October 1, 2013 by Jeff Hurt
Watching online video has gone from being a niche activity to mainstream.
The implications of online video growth are huge for brands, organizations as well as learning.
Yet watching a video is a passive experience. And often our minds jump to couch potato mode, conditioned by watching years of TV in passive mindsets.
Here are several tips to help increase learning in a primarily passive experience—video watching.
Most viewers won’t commit 15- to 60-minutes for educational based videos. They prefer two- to three-minutes. If you have a long video divide it into separate sections and running times. (See #3.)
Help the viewers focus their attention on the important points and concepts. Give them questions to answer while viewing the video.
Use concise linked headlines that label the different running times of the video. This provides a visual outline of the video that intentionally reinforces the contextual information. And it helps viewers jump to critical information
When you use linked headlines and divide the video up into short running times, learners can fit the viewing into their busy schedules. They can take advantage of unexpected downtimes.
Allow the learner to access both the video and text versions of the recording. Being able to read the transcript and watch the video enhances their learning.
Include short self assessments with one or two multiple choice or open ended questions after each critical section. Use a video editing tool to embed these assessments. Show a countdown clock allowing time to answer the assessment and then show the correct answer. Add a link to the answer in case they got it wrong and need to review that section again.
Ask your viewers to post answers to a couple of questions in an online discussion. Ask for their immediate reactions, something that they found interesting or confusing, something that connects to past sessions, or requests for clarification.
Learners can either give their focused attention to watching the video or thinking about it. They can’t do both at the same time. Give the viewers a couple of higher-level thinking questions such as comparing and contrasting major concepts or analyzing how the information applies to their profession. Have them post their thoughts online or discuss in groups.
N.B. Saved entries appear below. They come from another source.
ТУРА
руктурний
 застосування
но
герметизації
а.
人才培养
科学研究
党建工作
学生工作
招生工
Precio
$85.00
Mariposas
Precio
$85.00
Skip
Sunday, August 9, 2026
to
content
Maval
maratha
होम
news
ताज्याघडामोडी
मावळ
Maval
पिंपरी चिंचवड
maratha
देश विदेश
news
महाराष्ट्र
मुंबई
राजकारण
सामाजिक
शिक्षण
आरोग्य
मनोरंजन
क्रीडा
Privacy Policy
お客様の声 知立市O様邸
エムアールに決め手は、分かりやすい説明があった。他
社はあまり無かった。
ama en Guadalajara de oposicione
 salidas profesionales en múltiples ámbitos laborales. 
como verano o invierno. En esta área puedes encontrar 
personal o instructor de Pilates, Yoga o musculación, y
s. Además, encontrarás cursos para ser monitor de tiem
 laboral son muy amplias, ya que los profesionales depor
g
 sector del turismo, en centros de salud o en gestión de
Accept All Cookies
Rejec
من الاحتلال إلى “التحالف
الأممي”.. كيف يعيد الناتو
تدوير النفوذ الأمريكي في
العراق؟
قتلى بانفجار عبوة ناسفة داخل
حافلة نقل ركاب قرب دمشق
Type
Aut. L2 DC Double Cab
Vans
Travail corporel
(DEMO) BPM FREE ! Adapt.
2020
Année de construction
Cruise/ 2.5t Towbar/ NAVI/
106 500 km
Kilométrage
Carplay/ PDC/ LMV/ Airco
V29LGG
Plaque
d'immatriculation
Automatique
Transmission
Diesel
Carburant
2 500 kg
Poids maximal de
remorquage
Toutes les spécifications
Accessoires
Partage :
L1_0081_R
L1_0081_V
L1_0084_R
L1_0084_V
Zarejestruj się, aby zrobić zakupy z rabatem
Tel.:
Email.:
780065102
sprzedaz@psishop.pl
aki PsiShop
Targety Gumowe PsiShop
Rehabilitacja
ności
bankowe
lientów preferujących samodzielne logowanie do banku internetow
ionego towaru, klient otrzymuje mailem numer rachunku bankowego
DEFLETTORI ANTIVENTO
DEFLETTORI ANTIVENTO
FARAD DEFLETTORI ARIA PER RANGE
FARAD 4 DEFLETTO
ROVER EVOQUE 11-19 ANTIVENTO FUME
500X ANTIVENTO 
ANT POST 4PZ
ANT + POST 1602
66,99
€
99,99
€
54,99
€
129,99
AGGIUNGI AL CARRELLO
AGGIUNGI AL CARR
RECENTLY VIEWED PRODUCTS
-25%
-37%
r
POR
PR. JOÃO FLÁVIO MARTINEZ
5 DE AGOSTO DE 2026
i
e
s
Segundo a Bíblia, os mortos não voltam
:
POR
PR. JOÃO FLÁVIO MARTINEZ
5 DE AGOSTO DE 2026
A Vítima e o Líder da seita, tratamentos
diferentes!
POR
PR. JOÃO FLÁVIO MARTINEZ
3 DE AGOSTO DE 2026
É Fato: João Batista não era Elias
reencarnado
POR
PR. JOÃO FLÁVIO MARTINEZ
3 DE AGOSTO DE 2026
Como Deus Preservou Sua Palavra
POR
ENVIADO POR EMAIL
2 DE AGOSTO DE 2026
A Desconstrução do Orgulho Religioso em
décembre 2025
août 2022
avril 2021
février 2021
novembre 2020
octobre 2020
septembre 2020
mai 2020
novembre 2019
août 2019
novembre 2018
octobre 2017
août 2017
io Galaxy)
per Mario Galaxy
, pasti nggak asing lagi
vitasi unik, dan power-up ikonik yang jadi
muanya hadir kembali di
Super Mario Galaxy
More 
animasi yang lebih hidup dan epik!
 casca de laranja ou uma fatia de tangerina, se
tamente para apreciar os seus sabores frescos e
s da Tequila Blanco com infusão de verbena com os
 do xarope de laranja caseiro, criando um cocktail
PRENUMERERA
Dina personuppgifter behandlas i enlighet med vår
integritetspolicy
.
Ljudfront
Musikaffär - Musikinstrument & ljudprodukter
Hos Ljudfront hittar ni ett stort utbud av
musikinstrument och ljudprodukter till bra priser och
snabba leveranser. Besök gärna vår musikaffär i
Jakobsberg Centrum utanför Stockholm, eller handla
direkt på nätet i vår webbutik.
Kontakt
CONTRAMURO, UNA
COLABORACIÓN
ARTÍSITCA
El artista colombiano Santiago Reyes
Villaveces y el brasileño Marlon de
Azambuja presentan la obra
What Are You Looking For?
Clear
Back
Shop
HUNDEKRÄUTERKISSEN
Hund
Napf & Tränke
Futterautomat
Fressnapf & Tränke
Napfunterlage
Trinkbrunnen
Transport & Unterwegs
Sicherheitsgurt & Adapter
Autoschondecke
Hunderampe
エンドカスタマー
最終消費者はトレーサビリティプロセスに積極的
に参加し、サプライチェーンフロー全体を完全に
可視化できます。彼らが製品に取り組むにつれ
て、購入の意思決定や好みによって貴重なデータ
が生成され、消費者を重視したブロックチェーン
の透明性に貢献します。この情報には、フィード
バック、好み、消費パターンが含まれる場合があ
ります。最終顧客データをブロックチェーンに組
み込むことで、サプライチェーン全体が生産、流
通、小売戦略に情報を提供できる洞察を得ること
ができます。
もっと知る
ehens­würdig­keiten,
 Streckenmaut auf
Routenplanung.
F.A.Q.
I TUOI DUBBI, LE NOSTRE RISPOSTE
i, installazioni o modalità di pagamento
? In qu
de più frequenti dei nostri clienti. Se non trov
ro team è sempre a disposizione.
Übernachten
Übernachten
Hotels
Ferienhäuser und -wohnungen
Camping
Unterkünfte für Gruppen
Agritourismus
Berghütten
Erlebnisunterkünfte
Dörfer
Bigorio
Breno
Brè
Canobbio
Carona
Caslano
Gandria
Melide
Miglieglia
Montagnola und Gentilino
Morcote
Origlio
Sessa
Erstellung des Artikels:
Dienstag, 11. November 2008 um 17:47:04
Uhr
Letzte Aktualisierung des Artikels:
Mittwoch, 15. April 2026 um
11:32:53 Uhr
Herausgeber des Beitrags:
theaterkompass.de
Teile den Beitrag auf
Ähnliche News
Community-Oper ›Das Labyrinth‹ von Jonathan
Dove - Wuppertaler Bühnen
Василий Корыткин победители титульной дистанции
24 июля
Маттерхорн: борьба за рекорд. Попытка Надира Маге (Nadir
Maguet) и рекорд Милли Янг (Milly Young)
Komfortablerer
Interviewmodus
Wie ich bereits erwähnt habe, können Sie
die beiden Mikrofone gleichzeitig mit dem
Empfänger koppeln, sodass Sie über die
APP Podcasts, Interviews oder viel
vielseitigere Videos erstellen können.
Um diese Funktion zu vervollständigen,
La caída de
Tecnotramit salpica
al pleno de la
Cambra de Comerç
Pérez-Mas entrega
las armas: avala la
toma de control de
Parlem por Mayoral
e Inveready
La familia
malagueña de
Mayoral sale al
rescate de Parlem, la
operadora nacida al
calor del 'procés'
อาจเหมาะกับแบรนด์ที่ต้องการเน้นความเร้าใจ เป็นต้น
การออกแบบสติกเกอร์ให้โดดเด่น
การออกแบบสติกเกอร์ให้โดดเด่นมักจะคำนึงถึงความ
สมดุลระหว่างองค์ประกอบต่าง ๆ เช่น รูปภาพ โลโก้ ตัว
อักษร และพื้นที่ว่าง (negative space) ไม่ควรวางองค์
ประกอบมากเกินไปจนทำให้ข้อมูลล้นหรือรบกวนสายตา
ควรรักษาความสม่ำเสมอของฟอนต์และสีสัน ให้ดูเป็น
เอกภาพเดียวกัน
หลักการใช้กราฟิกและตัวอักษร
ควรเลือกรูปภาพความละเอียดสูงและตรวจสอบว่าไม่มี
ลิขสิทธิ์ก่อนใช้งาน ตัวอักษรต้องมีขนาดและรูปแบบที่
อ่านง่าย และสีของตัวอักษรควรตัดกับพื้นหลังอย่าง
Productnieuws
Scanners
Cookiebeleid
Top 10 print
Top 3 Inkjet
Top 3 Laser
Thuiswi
Allowing the learner to pause, replay, reverse or change speed of the video is a critical component to increasing learning. Describe graphics with audio and allow control of the various steps. Researchers Schwan and Riempp (2004) found that those who viewed a routine task video without controls took 66% to 95% longer to learn the skills than those that could control the video.
Showing video of real-life complex concepts can overload the brain’s memory capacity. Researchers Mayer, Hegarty, et al. (2005) found that simple, static graphics were better than or as good as animated versions. Consider showing the real-life concept, then go through the steps with static images. If you have a complex animation, consider pausing it and adding narration and visual cues such as circles or color to draw attention to relevant parts.
Mayer, R.E., Hegarty, S. Mayer, & J. Campbell. (2005) When static media promote active learning: Annotated illustrations versus narrated animations in multimedia learning. Journal of Experimental Psychology: Applied 11, 256-65.
Schwann, S., & R. Riempp. (2004).The cognitive benefits of interactive videos: Learning to tie nautical knots. Learning & Instruction 14, 293-305.
What tips would you add to this list to increase the learning effectiveness of videos? What are your go-video sharing sites that use frequently?
Filed Under: Conference Education
Thanks for those reliable tips. I think the most important thing is to make the clip as short as possible but still full of the most important information. Of course longer videos can be also valuable but when you already have the viewer’s attention. Moreover, if you made video in your native language, you MUST add the English subtitles – it will highly improve the number of views. Regards!
Thanks for reading and commenting. I agree with you that the clip should be short and include the critical information. Your addition of using English subtitles is an important one too. Glad you added that.